= Naqib al-ashraf =

Governmental post in Muslim empires

Naqib al-Ashraf (نقيب الأشراف) (plural: nuqaba or niqabat) was a governmental post in various Muslim empires denoting the head or supervisor of the descendants of the Islamic prophet Muhammad. The descendants of Muhammad were known as ashraf and throughout Islamic history, the ashraf organized themselves into large groups, akin to corporations, throughout the various Muslim territories. This was done to ensure their special place in Muslim society and thus maintain their socio-political privileges.

The office dated back at least to the Mamluk era and was maintained by the Ottoman Empire. During the Ottoman era, there was an imperial naqib al-ashraf who appointed subordinate provincial nuqaba al-ashraf. The appointments were renewed or changed on an annual basis. The official role of the imperial naqib al-ashraf was to keep updated lists of the ashraf and to distribute to the provincial nuqaba al-ashraf the goods and funds that they required to administer the affairs of the ashraf under their respective jurisdictions.
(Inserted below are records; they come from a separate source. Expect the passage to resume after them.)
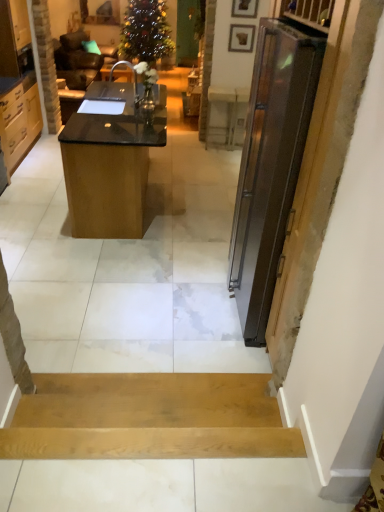 Question: Is light brown wood drawers at left, the first cabinetry in the top-to-bottom sequence, turned away from wooden picture frame at upper center, the 1th picture frame viewed from the front?

Choices:
 (A) no
 (B) yes

Answer: (A)

Question: Can you confirm if light brown wood drawers at left, the 2th cabinetry ordered from the bottom, is positioned to the right of wooden picture frame at upper center, which is the first picture frame in top-to-bottom order?

Choices:
 (A) no
 (B) yes

Answer: (A)

Question: Is light brown wood drawers at left, the first cabinetry in the top-to-bottom sequence, to the left of wooden picture frame at upper center, which is the first picture frame in top-to-bottom order, from the viewer's perspective?

Choices:
 (A) no
 (B) yes

Answer: (B)

Question: Is light brown wood drawers at left, the 2th cabinetry ordered from the bottom, taller than wooden picture frame at upper center, positioned as the 2th picture frame in bottom-to-top order?

Choices:
 (A) yes
 (B) no

Answer: (A)

Question: Does light brown wood drawers at left, the first cabinetry in the top-to-bottom sequence, have a lesser height compared to wooden picture frame at upper center, positioned as the 2th picture frame in bottom-to-top order?

Choices:
 (A) yes
 (B) no

Answer: (B)

Question: From the image's perspective, does light brown wood drawers at left, the first cabinetry in the top-to-bottom sequence, appear higher than wooden picture frame at upper center, which is the first picture frame in top-to-bottom order?

Choices:
 (A) yes
 (B) no

Answer: (B)

Question: Is black glossy desk at center taller than wooden picture frame at upper center, positioned as the 2th picture frame in bottom-to-top order?

Choices:
 (A) no
 (B) yes

Answer: (B)

Question: Is black glossy desk at center positioned behind wooden picture frame at upper center, which is the first picture frame in top-to-bottom order?

Choices:
 (A) no
 (B) yes

Answer: (A)

Question: From a real-world perspective, is black glossy desk at center positioned under wooden picture frame at upper center, the 1th picture frame viewed from the front, based on gravity?

Choices:
 (A) yes
 (B) no

Answer: (A)

Question: From the image's perspective, is black glossy desk at center on wooden picture frame at upper center, positioned as the 2th picture frame in bottom-to-top order?

Choices:
 (A) yes
 (B) no

Answer: (B)

Question: Considering the relative sizes of black glossy desk at center and wooden picture frame at upper center, the 2th picture frame viewed from the back, in the image provided, is black glossy desk at center smaller than wooden picture frame at upper center, the 2th picture frame viewed from the back,?

Choices:
 (A) no
 (B) yes

Answer: (A)

Question: Is black glossy desk at center shorter than wooden picture frame at upper center, which is the first picture frame in top-to-bottom order?

Choices:
 (A) yes
 (B) no

Answer: (B)

Question: Is wooden picture frame at upper center, which ranks as the second picture frame in top-to-bottom order, next to black glossy desk at center and touching it?

Choices:
 (A) yes
 (B) no

Answer: (B) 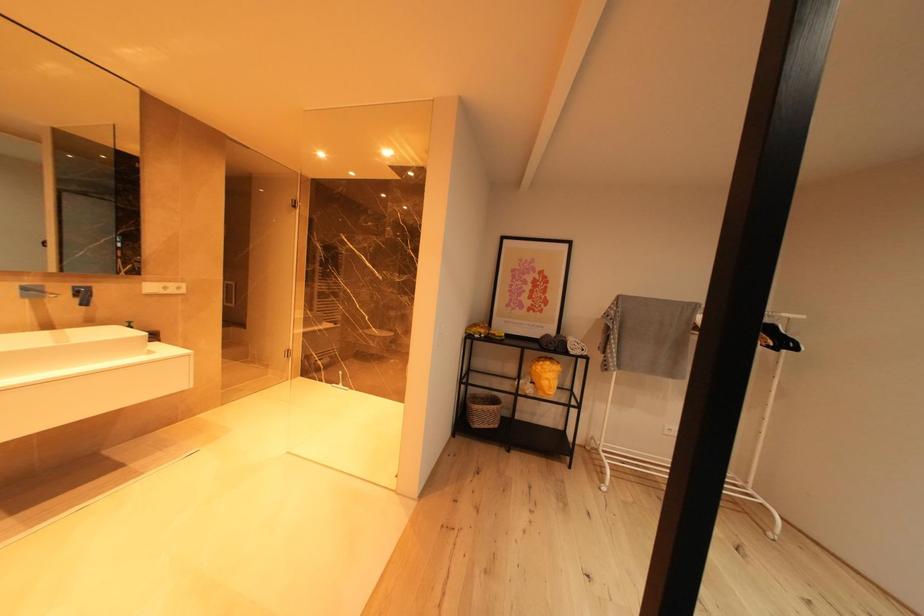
Ashraf in the Ottoman Empire were accorded special privileges, including personal inviolability, certain tax exemptions and immunity from regular prosecution. In the event of a legal complaint against a member of the ashraf, the naqib al-ashraf would prosecute and judge the alleged offender.

The imperial naqib al-ashraf was typically a member of the ashraf based in the Ottoman capital of Istanbul. The naqib al-ashraf played a significant role in the sultanic court ceremonials in Istanbul.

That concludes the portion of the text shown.